Task item | In the records below, find the line containing "Les Chyprés" and return it together with every later line, exactly as written; pictures are to be omitted.

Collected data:
┄┄┄┄┄┄┄┄┄┄
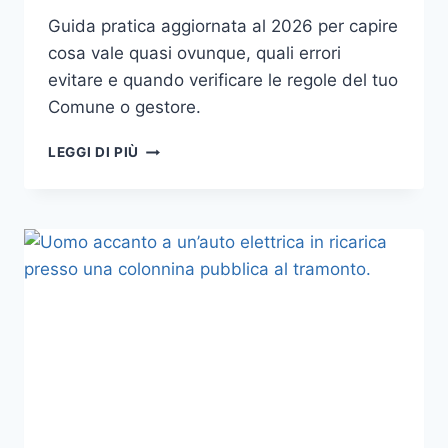
Guida pratica aggiornata al 2026 per capire
cosa vale quasi ovunque, quali errori
evitare e quando verificare le regole del tuo
Comune o gestore.
RACCOLTA
LEGGI DI PIÙ
DIFFERENZIATA
IN
ITALIA
NEL
2026:
ERRORI
COMUNI,
CASI
DUBBI
E
REGOLE
LOCALI
DA
VERIFICARE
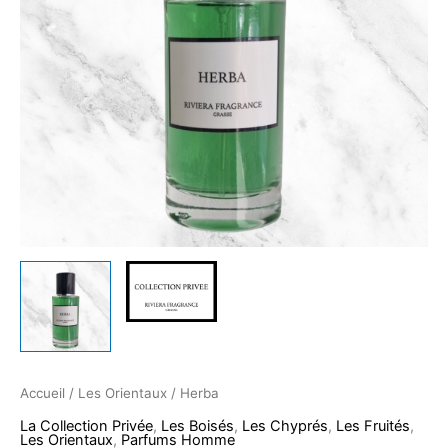
Accueil
/
Les Orientaux
/ Herba
La Collection Privée
,
Les Boisés
,
Les Chyprés
,
Les Fruités
,
Les Orientaux
,
Parfums Homme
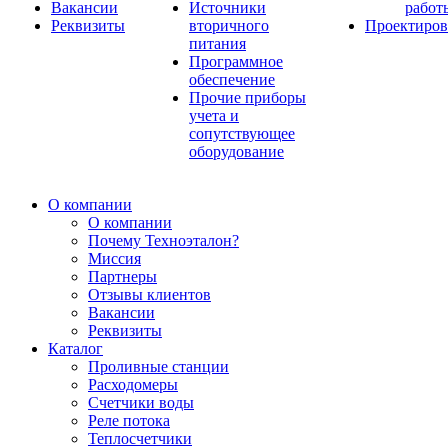
Вакансии
Источники
работ
Реквизиты
вторичного
Проектиров
питания
Программное
обеспечение
Прочие приборы
учета и
сопутствующее
оборудование
О компании
О компании
Почему Техноэталон?
Миссия
Партнеры
Отзывы клиентов
Вакансии
Реквизиты
Каталог
Проливные станции
Расходомеры
Счетчики воды
Реле потока
Теплосчетчики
┄┄┄┄┄┄┄┄┄┄
Written solution |
Les Chyprés
,
Les Fruités
,
Les Orientaux
,
Parfums Homme
Вакансии
Источники
работ
Реквизиты
вторичного
Проектиров
питания
Программное
обеспечение
Прочие приборы
учета и
сопутствующее
оборудование
О компании
О компании
Почему Техноэталон?
Миссия
Партнеры
Отзывы клиентов
Вакансии
Реквизиты
Каталог
Проливные станции
Расходомеры
Счетчики воды
Реле потока
Теплосчетчики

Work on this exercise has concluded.